A molecule in a circle

Weizmann Institute scientists connected a single organic molecule to an electric circuit using a chain of atoms

The ongoing miniaturization trend of electronic devices encounters significant difficulties when it reaches nanometer sizes. The scientists know how to conduct electricity through a single molecule, and even utilize the structure of the molecule, to influence the behavior of the electric current passing through it (similar to the way in which the structure of a certain molecule used as medicine determines its chemical and medical activity). Thus, for example, it is possible to produce molecules that act as an electrical switch or as a kind of valve, allowing the current to flow in a preferred direction.

To use such molecules as electronic devices, scientists want to connect them to tiny electrical wires. But until now it was possible to pass an electric current through individual molecules only when they were trapped between two electrically conductive wires several orders of magnitude larger than them. Dr. Oren Tal and research students Tamar Yelin, Ran Vardimon and Natalia Koritz, from the Department of Chemical Physics at the Weizmann Institute of Science, recently took a significant step towards improving this ability. They managed to connect a single organic molecule to the smallest electric wire in nature: a chain of platinum metal atoms.

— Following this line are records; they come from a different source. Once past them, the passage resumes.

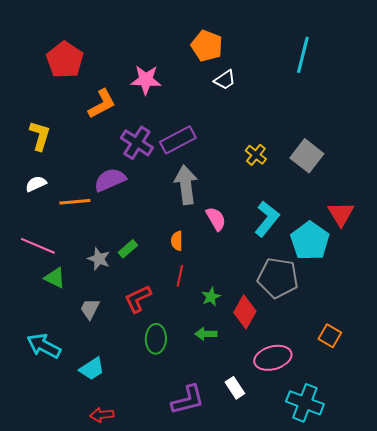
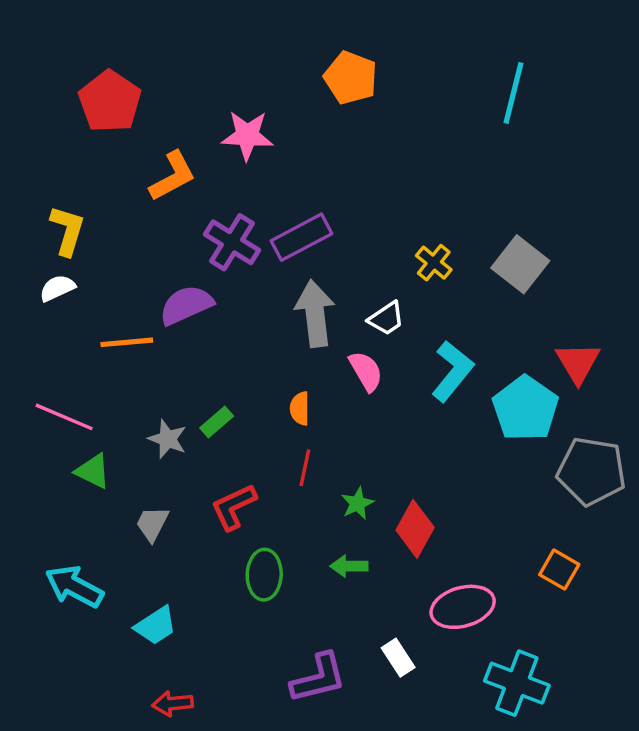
white trapezoid: (225, 80) -> (386, 319), moved
white semicircle: (36, 184) -> (57, 288), moved
gray pentagon: (278, 278) -> (591, 471), moved

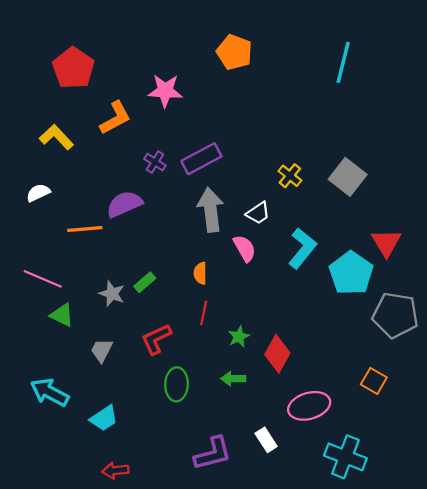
yellow L-shape: (67, 230) -> (56, 137), moved, turned -60
purple cross: (232, 242) -> (155, 162), size x0.6

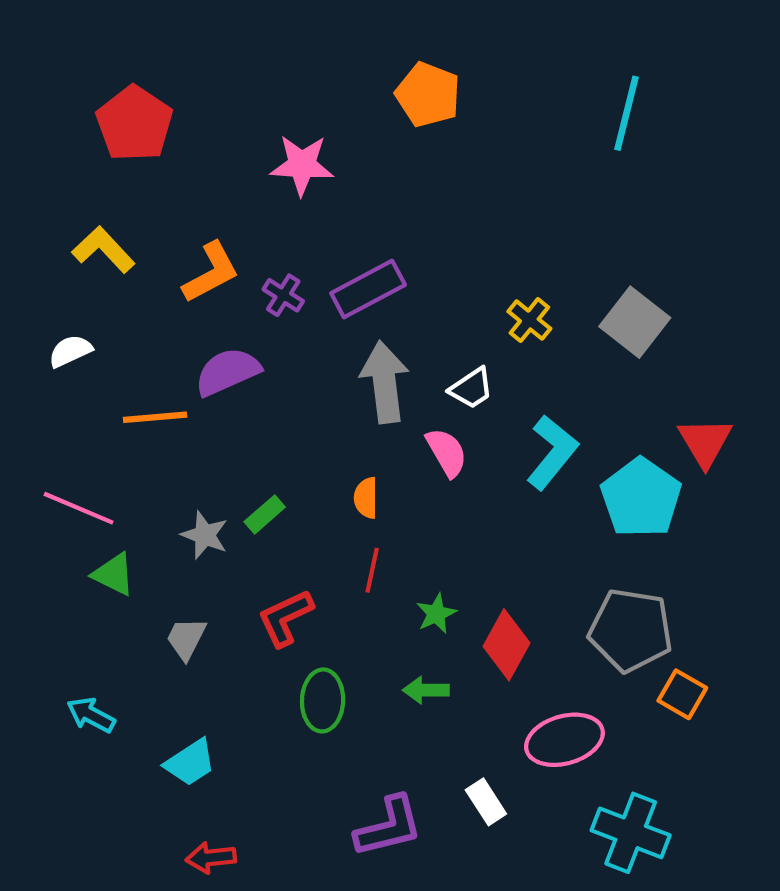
orange L-shape: (115, 118) -> (211, 272), moved
gray pentagon: (395, 315) -> (631, 630), moved
cyan arrow: (50, 392) -> (91, 715), size x0.7

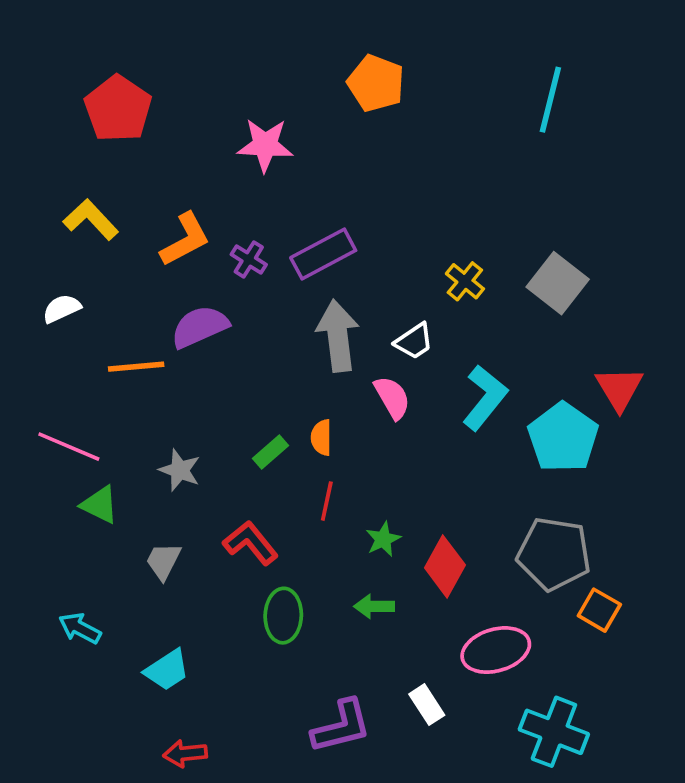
green rectangle: (265, 514) -> (271, 452), moved
red L-shape: (285, 618) -> (251, 543), turned 76

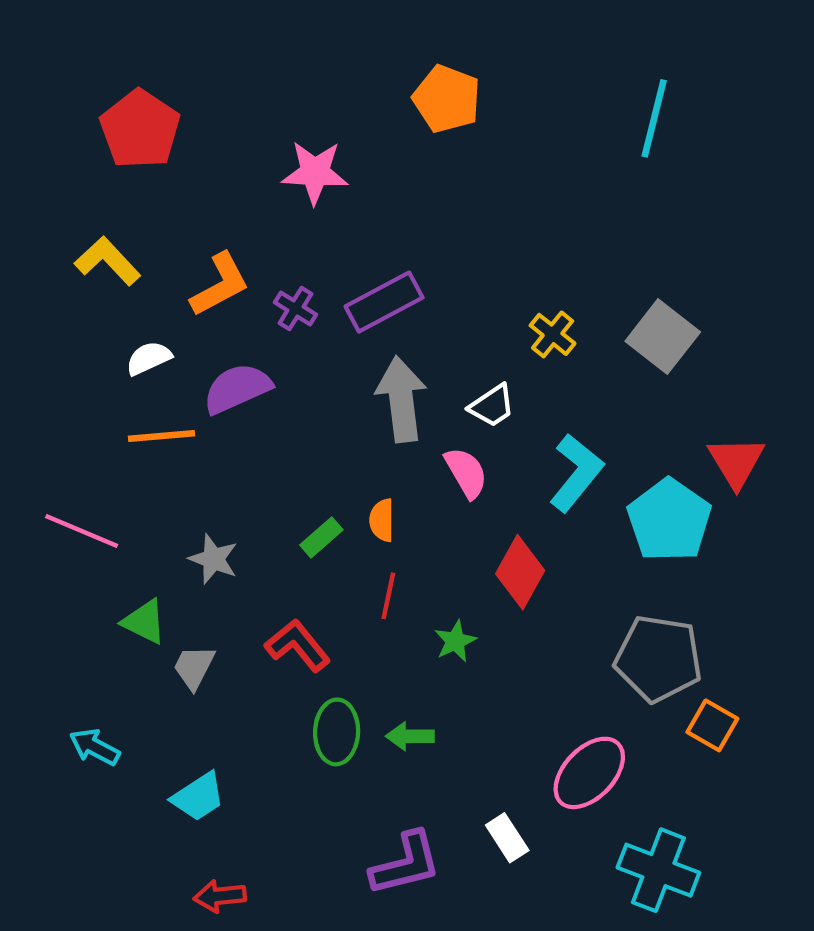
white semicircle: (62, 309) -> (149, 358), moved
green triangle: (100, 505) -> (144, 622), moved
red diamond: (445, 566) -> (520, 572), moved
green arrow: (374, 606) -> (410, 736), moved
pink ellipse: (496, 650) -> (589, 773), turned -30

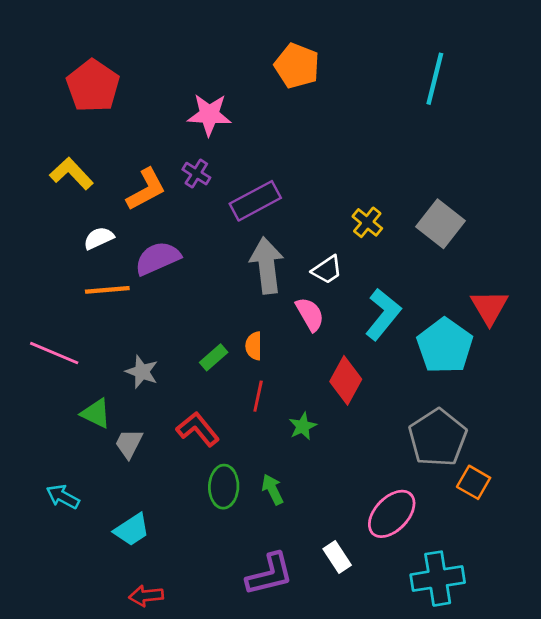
purple cross: (295, 308) -> (196, 174), moved
gray pentagon: (658, 658) -> (438, 438), turned 30
green arrow: (410, 736) -> (272, 489), turned 64
cyan cross: (658, 870) -> (438, 579), turned -30

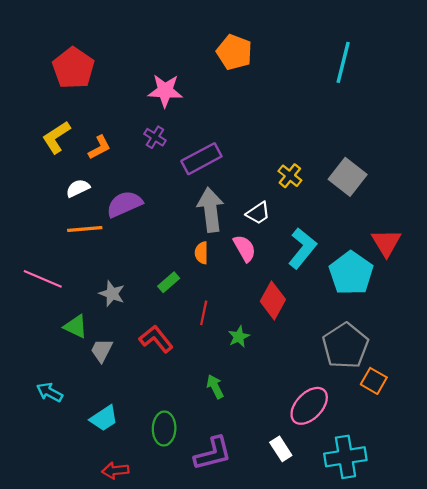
yellow L-shape: (71, 174) -> (56, 137), turned -80
orange L-shape: (146, 189) -> (99, 147), moved, size x0.7
orange semicircle: (254, 346) -> (201, 253), moved
green ellipse: (224, 487) -> (164, 429), moved
white rectangle: (337, 557) -> (281, 449), moved

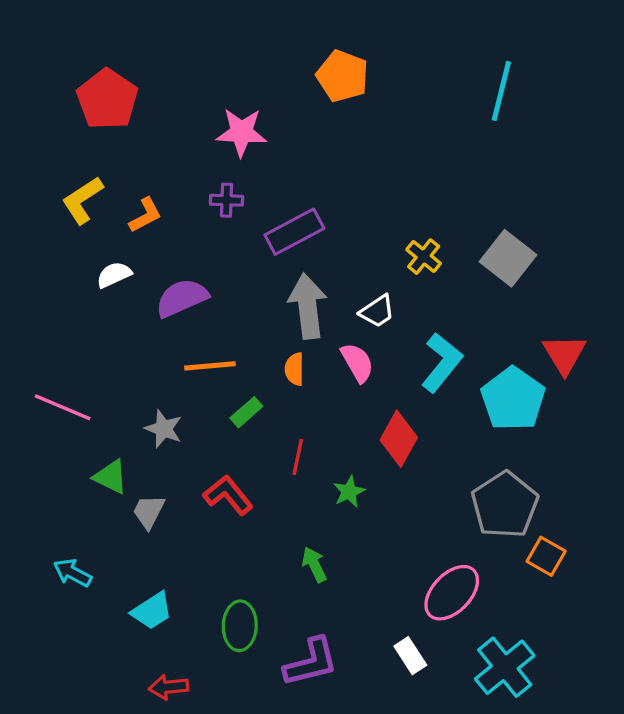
purple cross: (155, 137) -> (227, 200), turned -30
orange line: (85, 229) -> (210, 366), moved
cyan cross: (345, 457) -> (505, 667), turned -30

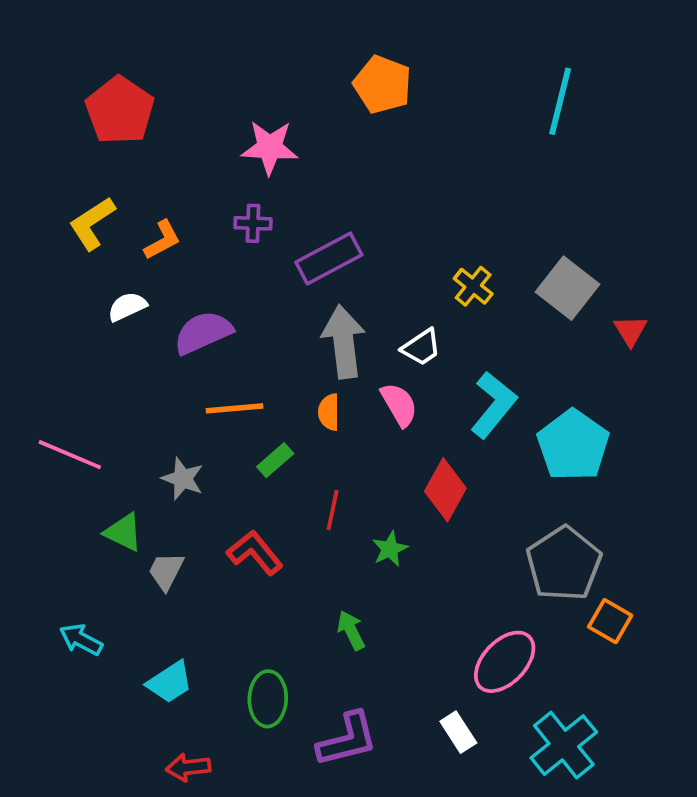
red triangle: (564, 354) -> (630, 331), moved, size x0.7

The scientists trapped a single molecule between two platinum wires much larger than the molecule - and immediately afterwards increased the distance between the wires. At this stage, platinum atoms are "pulled out" from the electrodes one by one, creating atomic chains connected to the molecule on the one hand and to one of the metal wires on the other. These findings were recently described in an article published in the scientific journal Nano Letters.

The researchers discovered that the electrical conduction of the new structure is not affected when the atomic chain is extended - a useful feature when you want to transmit an electrical signal over a distance, without its strength decreasing. In experiments with different organic molecules, it was discovered that the ability to wire a single organic molecule with the help of a chain of platinum atoms is not limited to a single molecular structure, and it is possible to use this method in working with different molecules.

Understanding the properties of the new structure and the nature of the chemical bond between the chain of atoms and the molecule was made possible thanks to the use of computational models developed by members of the research groups of Prof. Lior Krunik from the Department of Materials and Surfaces at the Weizmann Institute of Science, and Prof. Ferdinand Ebers from the Karlsruhe Institute of Technology in Germany.

The use of the new structure now allows scientists to study the electrical conduction properties of a single molecule when it is connected to an electrical wire of similar dimensions. The scientists say that using the special electronic properties of the contact area between nanometer structures from different families (that is, organic molecules and chains of metal atoms), may be a new tool for controlling the electric current at the atomic level.